Fairness to Workers and Communities: America lacks a decent support system for people who have fallen through the cracks in our economy. Solutions that rely on or fail to address these systems are doomed to create new problems and ensure that America lags behind in the global race for a prosperous 21st century economy. As such, the United States must establish a globally competitive social safety net, including:
- Effective and equitable access to high-quality employment, training, and advancement for all workers, particularly those from low-income households, those historically under-represented on the basis of race, gender, and other criteria, and those adversely impacted or dislocated by technological change—notably including those in energy, transportation, and trade impacted communities;
- Guaranteed pensions and a bridge of wage support, healthcare, and retirement security until an impacted worker either finds new employment or reaches retirement;
- Dedicated community engagement including workers, community members, and leaders to support and enhance the development of the local economy;
- Massive economic investment in deindustrialized areas, including remediating any immediate loss of tax base or public services for communities;
- Mandated reclamation of closed and abandoned industrial sites to remediate deindustrialized blight, coupled with economic development and diversification; and
- Requirements for fair and safe working conditions throughout global supply chains.

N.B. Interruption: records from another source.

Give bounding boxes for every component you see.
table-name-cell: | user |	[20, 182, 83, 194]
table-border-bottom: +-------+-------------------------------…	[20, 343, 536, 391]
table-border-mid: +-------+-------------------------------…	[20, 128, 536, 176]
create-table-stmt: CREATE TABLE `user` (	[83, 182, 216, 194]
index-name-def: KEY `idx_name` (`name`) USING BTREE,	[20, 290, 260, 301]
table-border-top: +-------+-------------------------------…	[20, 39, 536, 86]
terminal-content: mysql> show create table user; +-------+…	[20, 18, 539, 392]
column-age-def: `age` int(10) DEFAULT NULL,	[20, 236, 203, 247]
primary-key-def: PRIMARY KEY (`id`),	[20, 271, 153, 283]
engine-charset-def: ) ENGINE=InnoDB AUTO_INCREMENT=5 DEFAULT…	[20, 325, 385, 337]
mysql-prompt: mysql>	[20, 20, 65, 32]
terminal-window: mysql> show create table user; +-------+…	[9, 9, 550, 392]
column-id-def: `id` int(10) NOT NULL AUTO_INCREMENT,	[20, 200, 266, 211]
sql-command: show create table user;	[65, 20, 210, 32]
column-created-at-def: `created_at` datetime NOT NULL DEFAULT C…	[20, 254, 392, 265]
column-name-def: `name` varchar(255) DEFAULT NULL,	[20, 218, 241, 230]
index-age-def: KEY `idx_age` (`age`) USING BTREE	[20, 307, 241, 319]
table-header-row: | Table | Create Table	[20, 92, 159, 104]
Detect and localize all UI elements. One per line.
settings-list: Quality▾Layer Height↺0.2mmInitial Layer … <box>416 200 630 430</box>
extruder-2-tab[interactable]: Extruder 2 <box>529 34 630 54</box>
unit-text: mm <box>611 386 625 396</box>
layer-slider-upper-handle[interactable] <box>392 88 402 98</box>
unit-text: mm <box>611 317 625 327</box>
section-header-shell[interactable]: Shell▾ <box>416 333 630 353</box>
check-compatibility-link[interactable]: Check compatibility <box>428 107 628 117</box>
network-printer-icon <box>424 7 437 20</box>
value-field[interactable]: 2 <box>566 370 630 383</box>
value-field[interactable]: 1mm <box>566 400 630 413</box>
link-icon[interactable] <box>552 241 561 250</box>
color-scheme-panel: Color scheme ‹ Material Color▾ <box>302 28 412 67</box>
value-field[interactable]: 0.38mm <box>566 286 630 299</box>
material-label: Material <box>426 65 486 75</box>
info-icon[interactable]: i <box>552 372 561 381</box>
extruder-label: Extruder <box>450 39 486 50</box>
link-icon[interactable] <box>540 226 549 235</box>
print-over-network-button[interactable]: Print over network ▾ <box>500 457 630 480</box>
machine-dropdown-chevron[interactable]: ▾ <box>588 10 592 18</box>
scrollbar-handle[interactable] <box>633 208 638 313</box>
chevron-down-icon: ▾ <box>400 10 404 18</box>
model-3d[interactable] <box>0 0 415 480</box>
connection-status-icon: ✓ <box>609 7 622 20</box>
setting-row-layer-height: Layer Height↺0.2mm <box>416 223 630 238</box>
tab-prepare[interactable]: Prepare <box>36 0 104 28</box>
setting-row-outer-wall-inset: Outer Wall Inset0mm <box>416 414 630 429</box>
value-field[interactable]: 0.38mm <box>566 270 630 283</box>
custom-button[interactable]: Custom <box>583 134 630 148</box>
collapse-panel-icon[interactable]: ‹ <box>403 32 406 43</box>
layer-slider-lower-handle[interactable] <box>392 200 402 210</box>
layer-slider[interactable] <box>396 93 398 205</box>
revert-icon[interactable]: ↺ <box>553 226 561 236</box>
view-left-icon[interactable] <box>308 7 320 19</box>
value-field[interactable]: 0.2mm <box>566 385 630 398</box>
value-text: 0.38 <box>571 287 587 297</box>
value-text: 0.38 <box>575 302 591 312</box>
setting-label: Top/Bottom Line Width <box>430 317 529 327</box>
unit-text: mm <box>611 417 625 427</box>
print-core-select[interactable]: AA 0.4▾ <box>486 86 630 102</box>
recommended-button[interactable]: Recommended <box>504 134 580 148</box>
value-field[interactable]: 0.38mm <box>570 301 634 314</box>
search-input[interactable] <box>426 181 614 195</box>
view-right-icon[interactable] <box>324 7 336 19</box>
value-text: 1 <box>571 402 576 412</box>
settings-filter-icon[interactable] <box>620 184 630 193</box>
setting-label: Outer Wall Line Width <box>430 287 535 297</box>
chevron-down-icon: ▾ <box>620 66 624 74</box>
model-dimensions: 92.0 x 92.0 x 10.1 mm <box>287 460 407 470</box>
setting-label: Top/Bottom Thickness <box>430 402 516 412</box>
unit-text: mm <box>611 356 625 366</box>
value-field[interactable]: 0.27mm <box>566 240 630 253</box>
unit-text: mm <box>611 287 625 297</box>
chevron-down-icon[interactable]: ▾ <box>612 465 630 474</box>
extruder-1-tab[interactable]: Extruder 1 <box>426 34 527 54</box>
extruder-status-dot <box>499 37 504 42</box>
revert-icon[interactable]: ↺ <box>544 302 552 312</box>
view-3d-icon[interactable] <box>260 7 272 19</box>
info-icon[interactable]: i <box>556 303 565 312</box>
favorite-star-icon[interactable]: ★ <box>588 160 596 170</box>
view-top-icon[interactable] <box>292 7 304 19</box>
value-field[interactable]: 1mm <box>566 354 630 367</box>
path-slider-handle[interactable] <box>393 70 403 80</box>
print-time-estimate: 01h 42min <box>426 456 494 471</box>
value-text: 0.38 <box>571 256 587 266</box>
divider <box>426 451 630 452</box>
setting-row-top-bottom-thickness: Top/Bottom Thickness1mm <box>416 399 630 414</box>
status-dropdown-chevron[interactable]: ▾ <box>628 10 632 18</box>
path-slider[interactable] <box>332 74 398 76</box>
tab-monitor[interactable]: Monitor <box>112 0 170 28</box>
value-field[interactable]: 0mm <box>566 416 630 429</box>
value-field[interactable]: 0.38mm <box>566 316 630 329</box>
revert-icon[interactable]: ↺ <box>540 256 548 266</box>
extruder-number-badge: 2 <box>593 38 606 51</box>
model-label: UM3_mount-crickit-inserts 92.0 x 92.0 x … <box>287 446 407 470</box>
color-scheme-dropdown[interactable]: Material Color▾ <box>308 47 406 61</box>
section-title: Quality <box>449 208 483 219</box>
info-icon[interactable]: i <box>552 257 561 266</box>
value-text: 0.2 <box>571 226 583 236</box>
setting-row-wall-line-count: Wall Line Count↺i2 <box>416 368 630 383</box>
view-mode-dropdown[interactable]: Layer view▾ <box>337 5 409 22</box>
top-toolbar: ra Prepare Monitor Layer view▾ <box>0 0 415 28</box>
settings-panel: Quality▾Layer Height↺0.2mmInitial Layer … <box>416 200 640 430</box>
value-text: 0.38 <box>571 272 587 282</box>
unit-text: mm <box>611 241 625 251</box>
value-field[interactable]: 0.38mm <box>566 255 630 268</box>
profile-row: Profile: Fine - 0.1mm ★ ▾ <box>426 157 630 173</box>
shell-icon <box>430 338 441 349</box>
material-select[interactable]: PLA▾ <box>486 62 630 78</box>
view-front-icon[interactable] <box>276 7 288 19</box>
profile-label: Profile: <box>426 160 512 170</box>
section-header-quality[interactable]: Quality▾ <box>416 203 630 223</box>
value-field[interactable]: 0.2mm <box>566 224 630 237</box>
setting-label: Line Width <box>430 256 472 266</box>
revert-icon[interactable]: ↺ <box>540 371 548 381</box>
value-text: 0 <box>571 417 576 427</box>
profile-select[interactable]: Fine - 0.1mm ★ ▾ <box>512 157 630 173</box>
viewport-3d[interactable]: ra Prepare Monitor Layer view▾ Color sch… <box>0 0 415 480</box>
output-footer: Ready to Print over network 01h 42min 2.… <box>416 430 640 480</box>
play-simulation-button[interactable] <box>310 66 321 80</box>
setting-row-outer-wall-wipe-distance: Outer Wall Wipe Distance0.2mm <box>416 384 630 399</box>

Net Zero by 2050 Rapid GHG emissions reductions—based on the latest science and in line with our fair share—which would put America on a pathway of reducing its emissions to net zero emissions by 2050. The urgency required to stave off the worst impacts of climate change requires that by 2030 we are solidly on a path to net zero emissions.
Grow Unions Efforts to increase union density across the country through strong support of the right to organize throughout the economy, including in the clean technology sectors.
Repair America Rebuild and modernize America’s infrastructure and make our communities more resilient.
Lead the World A national strategy to lead in clean and emerging technology production and supply chain development, including major investments in domestic manufacturing and innovation, penalizing offshoring, and a commitment to at least doubling funding of clean technology research, development, manufacturing, and deployment.
Safe, Healthy Workplaces Ensure that our workplaces and communities are safe, clean, and free of hazardous chemicals and toxic pollution.